Le ministre français de la Justice sera jugé pour abus de pouvoir


Le ministre français de la Justice Éric Dupond-Moretti doit être jugé par un tribunal spécial pour des allégations selon lesquelles il aurait abusé de sa position pour exercer des représailles contre des juges contre lesquels il avait des rancunes de sa carrière d’avocat de la défense.

Un collège de trois juges a décidé lundi qu’il y avait suffisamment de preuves pour renvoyer l’affaire devant la Cour de justice de la République, la seule instance judiciaire en France habilitée à juger des ministres pour des actes répréhensibles présumés pendant leur mandat.

Les avocats de Dupond-Moretti ont déclaré à l’Agence France-Presse qu’ils contesteraient la décision et ont continué à clamer son innocence.

Dupond-Moretti, qui est devenu célèbre pour avoir défendu le trader voyou de la Société Générale Jérôme Kerviel et le fondateur de WikiLeaks Julian Assange, est le premier ministre de la Justice en exercice à faire face à un tel procès. Transparency International France a appelé lundi à sa démission estimant que le laisser continuer « alimenterait un sentiment de méfiance du public à l’égard de la classe politique ».

Les porte-parole de l’Élysée et du cabinet du Premier ministre n’ont pas répondu aux demandes de commentaires.

L’affaire a été un casse-tête pour le président Emmanuel Macron, qui a nommé Dupond-Moretti en 2020 et lui a donné un mandat pour réformer le système judiciaire, qui a été en proie à des pénuries de budget et de personnel qui ont causé de longs retards dans les affaires allant des divorces aux crimes graves. .

Peu de temps après que Dupond-Moretti soit devenu ministre, plusieurs syndicats représentant les juges et l’agence anti-corruption Anticor ont déposé une plainte alléguant qu’il « a profité illégalement » de son poste de ministre pour exercer des représailles contre des juges qui avaient traité des affaires le concernant ou concernant ses clients.

Macron a soutenu Dupond-Moretti pour qu’il reste au pouvoir même lorsqu’il a fait l’objet d’une enquête officielle en juillet 2021 – un pas en avant d’un acte d’accusation, selon le système judiciaire français.
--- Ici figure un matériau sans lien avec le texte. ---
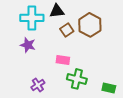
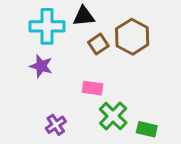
green cross: (77, 79) -> (113, 116), turned 30
green rectangle: (109, 88) -> (147, 129), moved

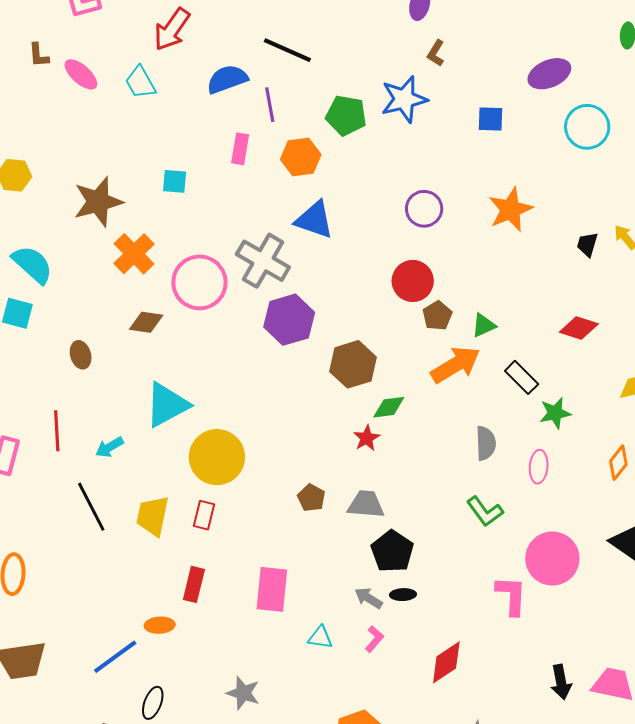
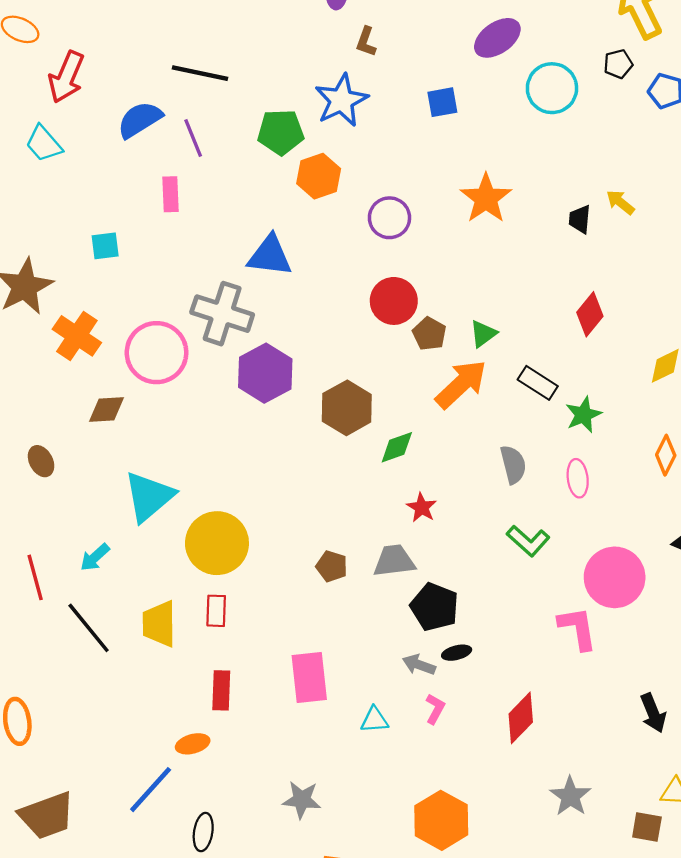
orange hexagon: (301, 157) -> (319, 176), moved
red diamond: (579, 328) -> (590, 314), turned -57
red line: (57, 431) -> (35, 577), moved
red star: (367, 438) -> (422, 508), moved

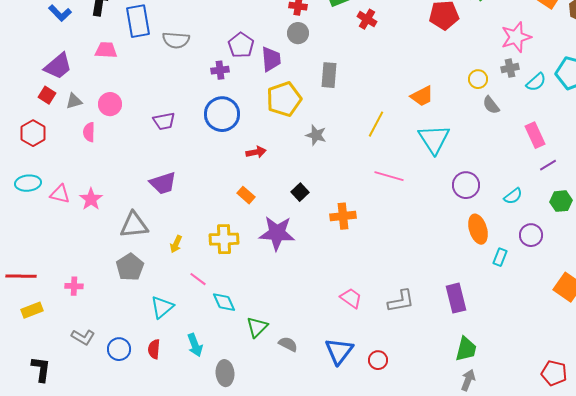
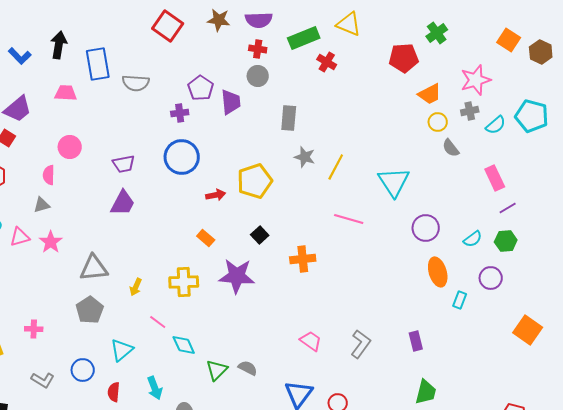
orange trapezoid: (422, 96) -> (430, 94), moved
yellow pentagon: (284, 99) -> (255, 181), moved
gray triangle: (74, 101) -> (42, 205), moved
gray star: (316, 135) -> (305, 157), moved
purple trapezoid: (163, 183) -> (123, 203), moved, turned -44
pink triangle: (60, 194) -> (20, 237), turned -30
green hexagon: (561, 201) -> (506, 241), moved
purple rectangle: (456, 298) -> (416, 341), size x0.7
gray L-shape: (401, 301) -> (361, 344), turned -44
gray semicircle: (288, 344) -> (248, 368), moved
blue circle: (119, 349) -> (83, 370), moved

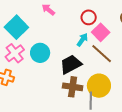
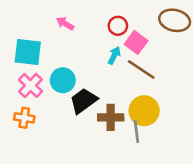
cyan square: (16, 27) -> (28, 52), turned -30
black trapezoid: (71, 64) -> (83, 101), moved

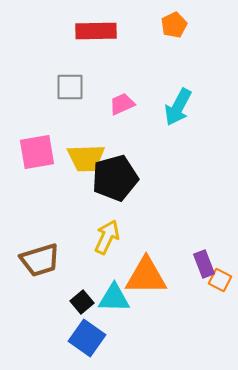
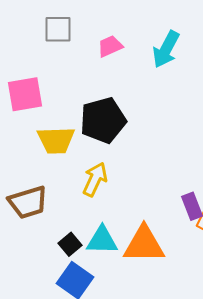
yellow trapezoid: (86, 158) -> (56, 140), moved
orange triangle: (146, 276) -> (144, 244), moved

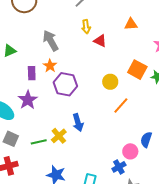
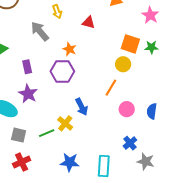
yellow arrow: (86, 27) -> (57, 12), moved
orange star: (50, 66) -> (69, 49), moved
yellow circle: (110, 82) -> (123, 64), moved
orange line: (121, 106) -> (111, 88), moved
pink circle: (130, 151) -> (127, 109), moved

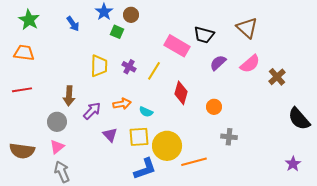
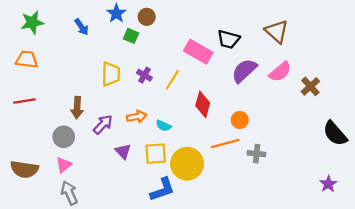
green star: (29, 20) -> (32, 22), turned 30
purple semicircle: (218, 63) -> (244, 71), size x1.4
orange line: (194, 162) -> (225, 144), moved

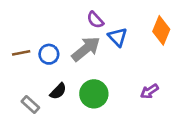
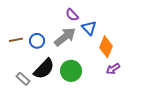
orange diamond: (161, 30) -> (106, 47), moved
black semicircle: (58, 91) -> (44, 69), size x1.6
Mais l’affaire a aggravé les tensions entre le ministre et les juges et le personnel judiciaire qui travaillent sous ses ordres.

« La situation du ministre de la Justice est inédite. . . pas seulement pour le type d’infractions dont il est accusé, qui constituent une grave atteinte à la probité . . . mais aussi pour la façon dont, malgré les responsabilités de sa fonction, il a remis en cause à plusieurs reprises l’impartialité du processus », ont déclaré les deux syndicats dans un communiqué.

Une allégation clé tourne autour du fait que peu de temps avant d’être nommé par Macron, Dupond-Moretti a déposé une plainte alléguant que sa vie privée avait été envahie par le procureur national français pour les délits financiers (PNF). Il a accusé le corps d’avoir abusé de son pouvoir en accédant à ses relevés téléphoniques et à ceux d’autres avocats, lors d’une enquête sur la corruption présumée de l’ancien président Nicolas Sarkozy.

Il a retiré sa plainte après avoir été nommé ministre de la Justice. Peu de temps après, il ordonna une enquête disciplinaire contre deux juges du PNF et leur patronne d’alors, Éliane Houlette.

Parmi les anciens ministres français qui ont été jugés par le tribunal spécial depuis sa création en 1993, figure Christine Lagarde, qui en 2016 a été reconnue coupable de négligence dans l’exercice d’une fonction publique pour ne pas avoir empêché un versement frauduleux de 403 millions d’euros que l’État français a versé à l’entrepreneur Bernard Tapie lorsqu’elle servi comme ministre des Finances.

Béatrice Brugère, une juge qui fait partie d’un syndicat non impliqué dans les plaintes contre Dupond-Moretti, a déclaré qu’il appartenait aux responsables politiques de décider si c’était une bonne idée que le ministre continue à exercer ses fonctions.

« Pour le gouvernement Macron, qui a cherché à mettre l’intégrité au centre de son programme, ce n’est pas un bon signal s’il est condamné », a-t-elle déclaré.